The two-component adhesive of the present disclosure adheres to a low surface energy plastic or polymer substrate that is a difficult-to-adhere material without using complicated surface treatment techniques such as flame treatment, itro treatment, corona discharge, and primer treatment. This is especially useful when “Low surface energy” in this disclosure is used for materials whose surface energy is less than 45 mJ / m ² , more typically less than 40 mJ / m ² or less than 35 mJ / m ² . Examples of such materials include olefinic materials such as polyethylene (PE) and polypropylene (PP), acrylonitrile-butadiene-styrene (ABS), and polytetrafluoroethylene (PTFE) having a surface energy of less than 20 mJ / m ² . Fluorinated polymers and elastomeric modifications of these materials and polymer blends of these materials with elastomers such as ethylene-propylene rubber (EPM), ethylene-propylene-diene rubber (EPDM). Other polymers with relatively high surface energy that can practically use the two-part adhesives of the present disclosure include polycarbonate (PC), polymethyl methacrylate (PMMA), and polyvinyl chloride (PVC). . The two-part adhesive of the present disclosure can be advantageously used for a substrate including an elastomer modified body that easily absorbs oxygen and a polymer blend of the elastomer. As a base material including a suitable elastomer modified body and a polymer blend of elastomer, an elastomer modified body of polyolefin such as polyethylene and polypropylene, or an elastomer such as ethylene-propylene rubber (EPM) and ethylene-propylene-diene rubber (EPDM) and polyethylene, Olefin-based elastomer substrates including polymer blends such as polypropylene, in particular polypropylene-based elastomer blends of polypropylene and polypropylene and polymer blends of elastomers such as ethylene-propylene rubber (EPM), ethylene-propylene-diene rubber (EPDM) An elastomer base material is mentioned.

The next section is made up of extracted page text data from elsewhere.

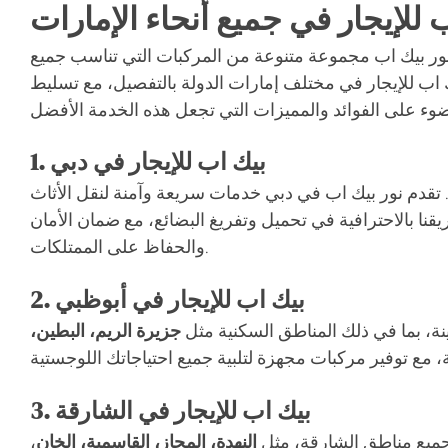
 للإيجار في جميع أنحاء الإمارات
دم نور بيك اب مجموعة متنوعة من المركبات التي تناسب جميع
ك اب للإيجار في مختلف إمارات الدولة بالتفصيل، مع تسليط
بيك اب للإيجار في دبي
1.
. تقدم نور بيك اب في دبي خدمات سريعة وآمنة لنقل الأثاث
يقنا بالاحترافية في تحميل وتفريغ البضائع، مع ضمان الأمان
والحفاظ على الممتلكات.
بيك اب للإيجار في أبوظبي
2.
ينة، بما في ذلك المناطق السكنية مثل
جزيرة الريم، البطين،
بيك اب للإيجار في الشارقة
3.
 جميع مناطق الشارقة، مثل
النهدة، المجاز، القاسمية، الخان
،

  The initiator (A) and the main agent (B) of the two-part adhesive of the present disclosure are mixed as is normally practiced when handling such materials. Part or all of the two-component adhesive of the present disclosure is mixed before applying the adhesive to the substrate.

  When a two-part adhesive is used in a commercial and industrial environment, the ratio of the initiator (A) and the main agent (B) to be mixed is a simple integer, using a conventional commercial supply device This is advantageous because the applied adhesive becomes easier. Such supply devices include double syringe applicators such as those described in US Pat. Nos. 4,538,920 and 5,082,147, such as the trade name “Mixpack” (MIXPAC) ( ConProTec, Inc., available from Salem, NH).

  Typically, the dispensing device comprises a set of tubular containers arranged side by side, and each tube is designed to receive one of the adhesive base and initiator. Two plungers, one in each tube, are moved simultaneously (eg, moved by hand or using a manual gear mechanism) and the contents of the tubes are fed into a common elongated mixing chamber. The mixing chamber may include a static mixer for promoting mixing of the two liquids. The mixed adhesive is supplied onto the substrate from the mixing chamber. When the tube is empty, it can be replaced with a new tube and the application process can continue.

  The ratio at which the adhesive base and initiator are mixed can be adjusted by the tube diameter. At this time, each plunger has dimensions adapted to the inside of a constant diameter tube, and the plunger moves in the tube at the same speed. The dispensing device is often intended to use a variety of different two-part adhesives, and the plunger is sized to deliver the adhesive base and initiator in a suitable mixing ratio. In some embodiments, the mixing ratio of base agent to initiator is generally 1: 1, 2: 1, 4: 1, and 10: 1.

  When the adhesive base and initiator are mixed in a fractional mixing ratio (eg, 100: 3.5), the user will manually weigh the two liquids of the adhesive. Therefore, the two liquids of adhesive can be mixed at a general integer mixing ratio such as 10: 1 or less, more preferably 4: 1, 3: 1, 2: 1, or 1: 1, It is advantageous to increase the commercial and industrial utility of the adhesive and to facilitate the use of currently available supply equipment. The vinyl aromatic already described in the initiator for the purpose of adjusting the mixing ratio of the two liquids of the adhesive to an integer mixing ratio (for example, 10: 1, 4: 1, 3: 1, 2: 1, or 1: 1). Compounds can advantageously be added.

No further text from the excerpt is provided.